As for the classification techniques, the same results show that SDA technique, in combination with a proper selection of the most relevant features, outperforms the best accuracy achievable with SVM on the same dataset (II) and even with those obtained by SVM on dataset III, specifically optimized for that technique with a two-step FS process. Therefore, our experiments show the capabilities of SDA to describe in a more suitable way the underlying distributions of each of the staining pattern class, improving their classification accuracies.

Table 4. SDA Classification results: accuracy rate (\(\%\)).

5 Conclusions

In this paper we proposed the comparison of two approaches, based on SVM and SDA, for the automatic classification of staining patterns in HEp-2 cell IIF images. Texture descriptors based on GLCM and DCT coefficients are first exploited to extract a 372-size characteristic vector for each cell. Then, a feature selection algorithm is applied to obtain a reduced candidate feature set that improves the classification accuracies of the two methods.

Feature selection is based on the mRMR algorithm, which sorts the features that are most relevant for characterizing the classification variable. The 50 top-ranked features were selected. In the case of SVM-based method, a two-steps feature selection procedure, coupling mRMR with SFS algorithm, is implemented in order to further improve classification accuracies.

The two approaches provide average classification accuracies of about 87 % and 91 %, respectively. These results are comparable with those of human specialists. Conversely, they are completely repeatable since our automated technique does not depend on the subjectivity of the operator. Moreover, our experiments show the effectiveness of SDA into describing more precisely, compared to SVM, the underlying distributions of each of the staining pattern class.

As future steps, we plan to work on:

  1. (1)

    a better characterization of cell patterns, which can be insensitive to changes in size, rotation and intensity;

  2. (2)

    an improvement of the SDA classifier in terms of computational efficiency.
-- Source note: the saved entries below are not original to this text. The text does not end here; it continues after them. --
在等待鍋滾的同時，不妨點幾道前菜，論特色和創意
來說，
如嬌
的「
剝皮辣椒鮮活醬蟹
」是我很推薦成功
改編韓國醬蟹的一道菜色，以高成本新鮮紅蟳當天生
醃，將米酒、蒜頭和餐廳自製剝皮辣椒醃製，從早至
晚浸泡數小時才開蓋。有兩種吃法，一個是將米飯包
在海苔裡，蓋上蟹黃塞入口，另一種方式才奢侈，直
For this purpose, methods selecting a priori the classes that effectively needs to be partitioned, like the one described in [29], will be investigated;

Moreover, we plan to develop a pipeline for automatic cells segmentation in IIF images and to combine it with our pattern classification algorithm in order to obtain a complete automated approach for the computer-aided diagnosis (CAD) of autoimmune diseases.